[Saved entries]
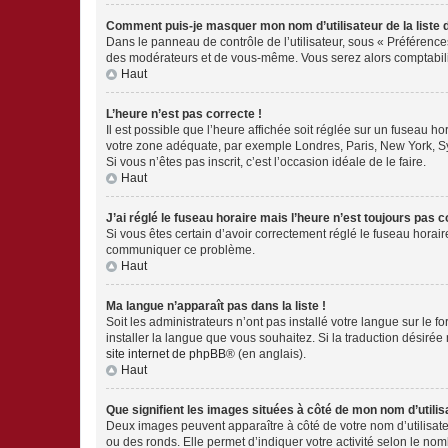
Comment puis-je masquer mon nom d’utilisateur de la liste de
Dans le panneau de contrôle de l’utilisateur, sous « Préférence
des modérateurs et de vous-même. Vous serez alors comptabilis
Haut
L’heure n’est pas correcte !
Il est possible que l’heure affichée soit réglée sur un fuseau hor
votre zone adéquate, par exemple Londres, Paris, New York, Sydn
Si vous n’êtes pas inscrit, c’est l’occasion idéale de le faire.
Haut
J’ai réglé le fuseau horaire mais l’heure n’est toujours pas c
Si vous êtes certain d’avoir correctement réglé le fuseau horaire
communiquer ce problème.
Haut
Ma langue n’apparaît pas dans la liste !
Soit les administrateurs n’ont pas installé votre langue sur le f
installer la langue que vous souhaitez. Si la traduction désirée
site internet de phpBB
® (en anglais).
Haut
Que signifient les images situées à côté de mon nom d’utilis
Deux images peuvent apparaître à côté de votre nom d’utilisate
ou des ronds. Elle permet d’indiquer votre activité selon le no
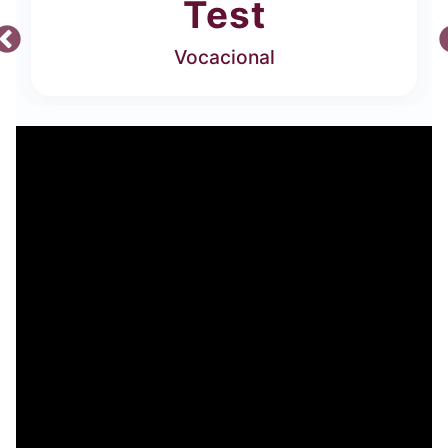
Test
Vocacional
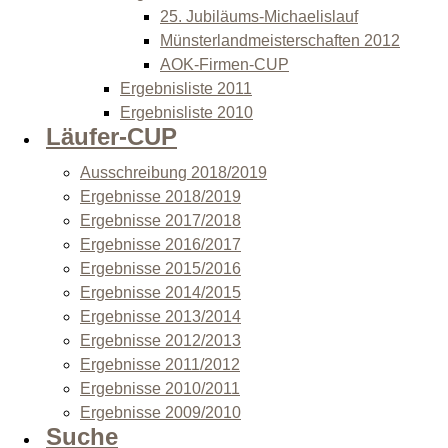
25. Jubiläums-Michaelislauf
Münsterlandmeisterschaften 2012
AOK-Firmen-CUP
Ergebnisliste 2011
Ergebnisliste 2010
Läufer-CUP
Ausschreibung 2018/2019
Ergebnisse 2018/2019
Ergebnisse 2017/2018
Ergebnisse 2016/2017
Ergebnisse 2015/2016
Ergebnisse 2014/2015
Ergebnisse 2013/2014
Ergebnisse 2012/2013
Ergebnisse 2011/2012
Ergebnisse 2010/2011
Ergebnisse 2009/2010
Suche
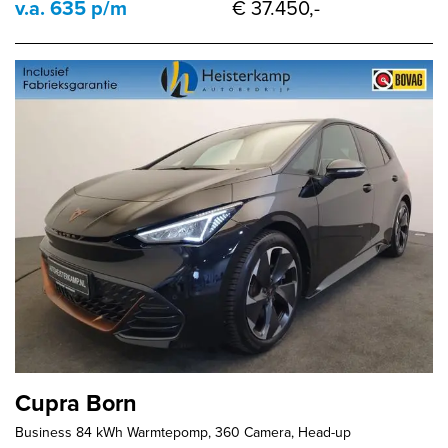
v.a. 635 p/m
€ 37.450,-
Cupra Born
Business 84 kWh Warmtepomp, 360 Camera, Head-up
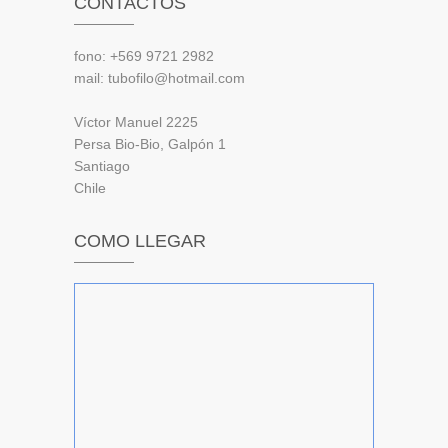
CONTACTOS
fono: +569 9721 2982
mail: tubofilo@hotmail.com
Víctor Manuel 2225
Persa Bio-Bio, Galpón 1
Santiago
Chile
COMO LLEGAR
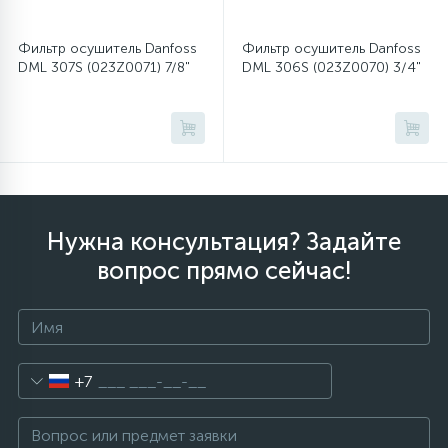
Фильтр осушитель Danfoss
Фильтр осушитель Danfoss
12
Шкивы барабана
DML 307S (023Z0071) 7/8"
DML 306S (023Z0070) 3/4"
9
Шланги залива
27
Шланги слива
Нужна консультация? Задайте
20
Щетки двигателя
вопрос прямо сейчас!
30
Электронные модули
+7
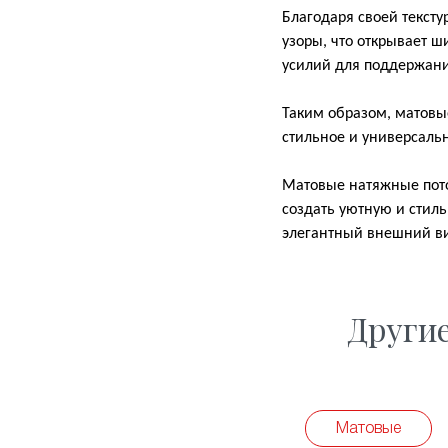
Благодаря своей тексту
узоры, что открывает ш
усилий для поддержани
Таким образом, матовы
стильное и универсаль
Матовые натяжные потол
создать уютную и стил
элегантный внешний вид
Други
Матовые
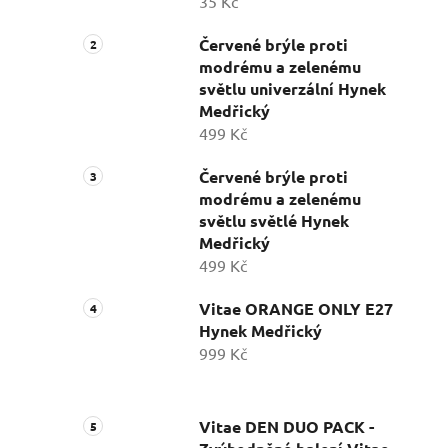
35 Kč
Červené brýle proti
modrému a zelenému
světlu univerzální Hynek
Medřický
499 Kč
Červené brýle proti
modrému a zelenému
světlu světlé Hynek
Medřický
499 Kč
Vitae ORANGE ONLY E27
Hynek Medřický
999 Kč
Vitae DEN DUO PACK -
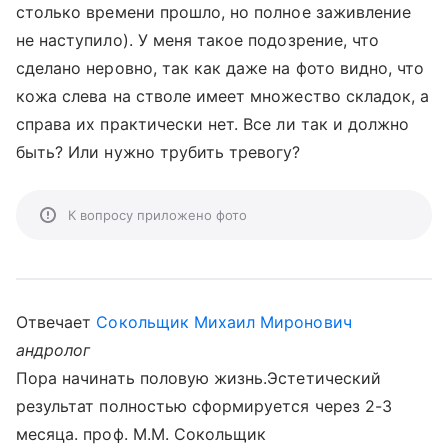
столько времени прошло, но полное заживление
не наступило). У меня такое подозрение, что
сделано неровно, так как даже на фото видно, что
кожа слева на стволе имеет множество складок, а
справа их практически нет. Все ли так и должно
быть? Или нужно трубить тревогу?
К вопросу приложено фото
Отвечает
Сокольщик Михаил Миронович
андролог
Пора начинать половую жизнь.Эстетический
результат полностью сформируется через 2-3
месяца. проф. М.М. Сокольщик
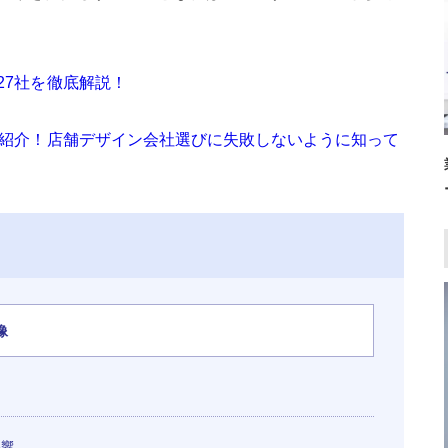
27社を徹底解説！
底紹介！店舗デザイン会社選びに失敗しないように知って
像
影響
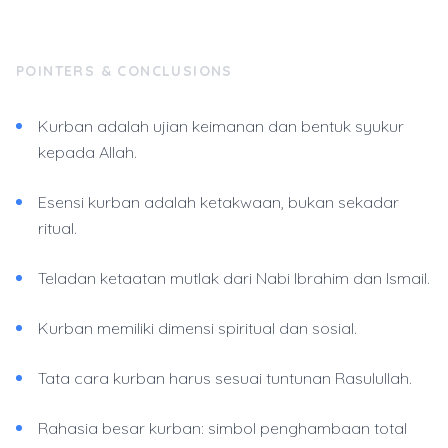
POINTERS & CONCLUSIONS
Kurban adalah ujian keimanan dan bentuk syukur
kepada Allah.
Esensi kurban adalah ketakwaan, bukan sekadar
ritual.
Teladan ketaatan mutlak dari Nabi Ibrahim dan Ismail.
Kurban memiliki dimensi spiritual dan sosial.
Tata cara kurban harus sesuai tuntunan Rasulullah.
Rahasia besar kurban: simbol penghambaan total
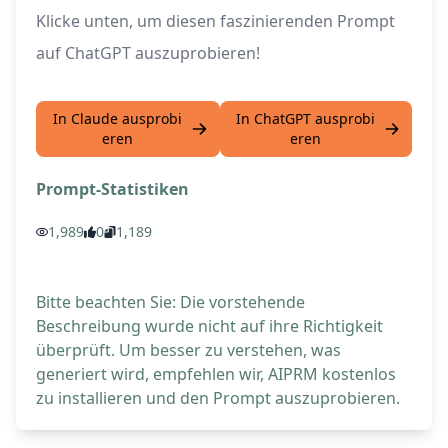
Klicke unten, um diesen faszinierenden Prompt
auf ChatGPT auszuprobieren!
In Claude ausprobi
In ChatGPT ausprobi
eren
eren
Prompt-Statistiken
1,989
0
1,189
Bitte beachten Sie: Die vorstehende
Beschreibung wurde nicht auf ihre Richtigkeit
überprüft. Um besser zu verstehen, was
generiert wird, empfehlen wir, AIPRM kostenlos
zu installieren und den Prompt auszuprobieren.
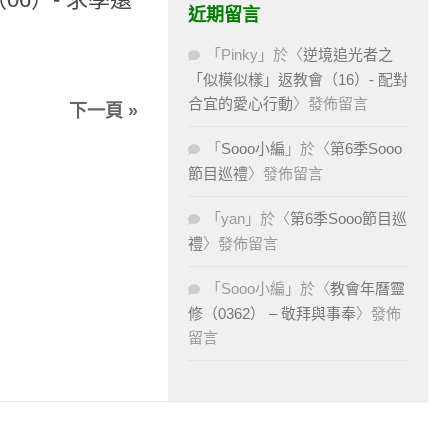
近期留言
「
Pinky
」於〈
逆境追光者之
「似模似樣」返教會（16）- 配對
合宜的愛心行動
〉發佈留言
下一頁 »
「
Sooo小編
」於〈
第6季Sooo
節目巡禮
〉發佈留言
「
yan
」於〈
第6季Sooo節目巡
禮
〉發佈留言
「
Sooo小編
」於〈
教會年曆靈
修（0362） – 敬拜與事奉
〉發佈
留言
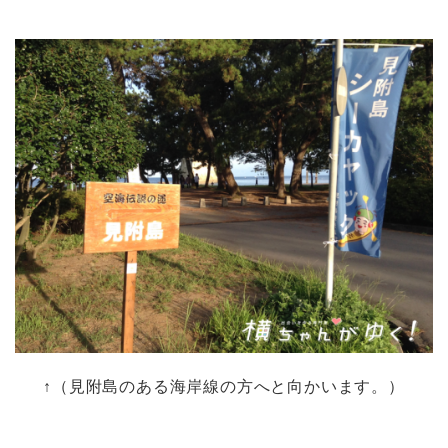
↑（見附島のある海岸線の方へと向かいます。）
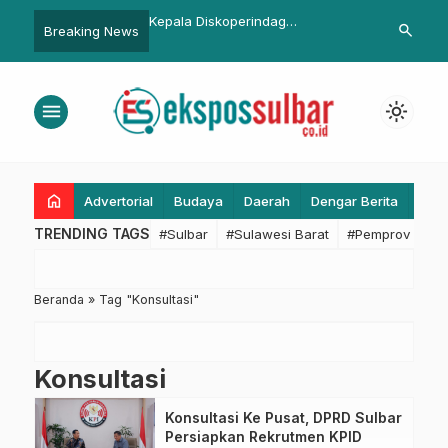
njut Arahan Gubernur,
Kepala Diskoperindag
Bupati Pasa
search
Breaking News
lbar Lakukan
Pasangkayu Berganti
Program YES 
an Anggaran Fokus
Musrenbang
arakat
menu
light_mode
home
Advertorial
Budaya
Daerah
Dengar Berita
Eko
TRENDING TAGS
#Sulbar
#Sulawesi Barat
#Pemprov Sulba
Beranda
»
Tag "Konsultasi"
Konsultasi
Konsultasi Ke Pusat, DPRD Sulbar
Persiapkan Rekrutmen KPID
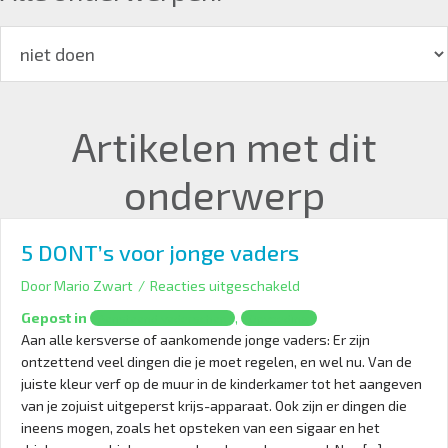
Artikelen met dit
onderwerp
5 DONT’s voor jonge vaders
voor
Door
Mario Zwart
/
Reacties uitgeschakeld
5
Gepost in
,
Aanstaand vaderschap
Opvoeding
DONT’s
Aan alle kersverse of aankomende jonge vaders: Er zijn
voor
ontzettend veel dingen die je moet regelen, en wel nu. Van de
jonge
juiste kleur verf op de muur in de kinderkamer tot het aangeven
vaders
van je zojuist uitgeperst krijs-apparaat. Ook zijn er dingen die
ineens mogen, zoals het opsteken van een sigaar en het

[Problem]
Write the entries out again word for word. Omit all pictures from them.

[Solution for this problem]
Comment puis-je masquer mon nom d’utilisateur de la liste de
Dans le panneau de contrôle de l’utilisateur, sous « Préférence
des modérateurs et de vous-même. Vous serez alors comptabilis
Haut
L’heure n’est pas correcte !
Il est possible que l’heure affichée soit réglée sur un fuseau hor
votre zone adéquate, par exemple Londres, Paris, New York, Sydn
Si vous n’êtes pas inscrit, c’est l’occasion idéale de le faire.
Haut
J’ai réglé le fuseau horaire mais l’heure n’est toujours pas c
Si vous êtes certain d’avoir correctement réglé le fuseau horaire
communiquer ce problème.
Haut
Ma langue n’apparaît pas dans la liste !
Soit les administrateurs n’ont pas installé votre langue sur le f
installer la langue que vous souhaitez. Si la traduction désirée
site internet de phpBB
® (en anglais).
Haut
Que signifient les images situées à côté de mon nom d’utilis
Deux images peuvent apparaître à côté de votre nom d’utilisate
ou des ronds. Elle permet d’indiquer votre activité selon le no
Test
Vocacional
25. Jubiläums-Michaelislauf
Münsterlandmeisterschaften 2012
AOK-Firmen-CUP
Ergebnisliste 2011
Ergebnisliste 2010
Läufer-CUP
Ausschreibung 2018/2019
Ergebnisse 2018/2019
Ergebnisse 2017/2018
Ergebnisse 2016/2017
Ergebnisse 2015/2016
Ergebnisse 2014/2015
Ergebnisse 2013/2014
Ergebnisse 2012/2013
Ergebnisse 2011/2012
Ergebnisse 2010/2011
Ergebnisse 2009/2010
Suche
v.a. 635 p/m
€ 37.450,-
Cupra Born
Business 84 kWh Warmtepomp, 360 Camera, Head-up
CONTACTOS
fono: +569 9721 2982
mail: tubofilo@hotmail.com
Víctor Manuel 2225
Persa Bio-Bio, Galpón 1
Santiago
Chile
COMO LLEGAR
Фильтр осушитель Danfoss
Фильтр осушитель Danfoss
12
Шкивы барабана
DML 307S (023Z0071) 7/8"
DML 306S (023Z0070) 3/4"
9
Шланги залива
27
Шланги слива
Нужна консультация? Задайте
20
Щетки двигателя
вопрос прямо сейчас!
30
Электронные модули
+7
Благодаря своей тексту
узоры, что открывает ш
усилий для поддержани
Таким образом, матовы
стильное и универсаль
Матовые натяжные потол
создать уютную и стил
элегантный внешний вид
Други
Матовые
35 Kč
Červené brýle proti
modrému a zelenému
světlu univerzální Hynek
Medřický
499 Kč
Červené brýle proti
modrému a zelenému
světlu světlé Hynek
Medřický
499 Kč
Vitae ORANGE ONLY E27
Hynek Medřický
999 Kč
Vitae DEN DUO PACK -
столько времени прошло, но полное заживление
не наступило). У меня такое подозрение, что
сделано неровно, так как даже на фото видно, что
кожа слева на стволе имеет множество складок, а
справа их практически нет. Все ли так и должно
быть? Или нужно трубить тревогу?
К вопросу приложено фото
Отвечает
Сокольщик Михаил Миронович
андролог
Пора начинать половую жизнь.Эстетический
результат полностью сформируется через 2-3
месяца. проф. М.М. Сокольщик
27社を徹底解説！
底紹介！店舗デザイン会社選びに失敗しないように知って
像
影響
POINTERS & CONCLUSIONS
Kurban adalah ujian keimanan dan bentuk syukur
kepada Allah.
Esensi kurban adalah ketakwaan, bukan sekadar
ritual.
Teladan ketaatan mutlak dari Nabi Ibrahim dan Ismail.
Kurban memiliki dimensi spiritual dan sosial.
Tata cara kurban harus sesuai tuntunan Rasulullah.
Rahasia besar kurban: simbol penghambaan total
Klicke unten, um diesen faszinierenden Prompt
auf ChatGPT auszuprobieren!
In Claude ausprobi
In ChatGPT ausprobi
eren
eren
Prompt-Statistiken
1,989
0
1,189
Bitte beachten Sie: Die vorstehende
Beschreibung wurde nicht auf ihre Richtigkeit
überprüft. Um besser zu verstehen, was
generiert wird, empfehlen wir, AIPRM kostenlos
zu installieren und den Prompt auszuprobieren.
近期留言
「
Pinky
」於〈
逆境追光者之
「似模似樣」返教會（16）- 配對
合宜的愛心行動
〉發佈留言
下一頁 »
「
Sooo小編
」於〈
第6季Sooo
節目巡禮
〉發佈留言
「
yan
」於〈
第6季Sooo節目巡
禮
〉發佈留言
「
Sooo小編
」於〈
教會年曆靈
修（0362） – 敬拜與事奉
〉發佈
留言
↑（見附島のある海岸線の方へと向かいます。）
njut Arahan Gubernur,
Kepala Diskoperindag
Bupati Pasa
search
Breaking News
lbar Lakukan
Pasangkayu Berganti
Program YES 
an Anggaran Fokus
Musrenbang
arakat
menu
light_mode
home
Advertorial
Budaya
Daerah
Dengar Berita
Eko
TRENDING TAGS
#Sulbar
#Sulawesi Barat
#Pemprov Sulba
Beranda
»
Tag "Konsultasi"
Konsultasi
Konsultasi Ke Pusat, DPRD Sulbar
Persiapkan Rekrutmen KPID
Artikelen met dit
onderwerp
5 DONT’s voor jonge vaders
voor
Door
Mario Zwart
/
Reacties uitgeschakeld
5
Gepost in
,
Aanstaand vaderschap
Opvoeding
DONT’s
Aan alle kersverse of aankomende jonge vaders: Er zijn
voor
ontzettend veel dingen die je moet regelen, en wel nu. Van de
jonge
juiste kleur verf op de muur in de kinderkamer tot het aangeven
vaders
van je zojuist uitgeperst krijs-apparaat. Ook zijn er dingen die
ineens mogen, zoals het opsteken van een sigaar en het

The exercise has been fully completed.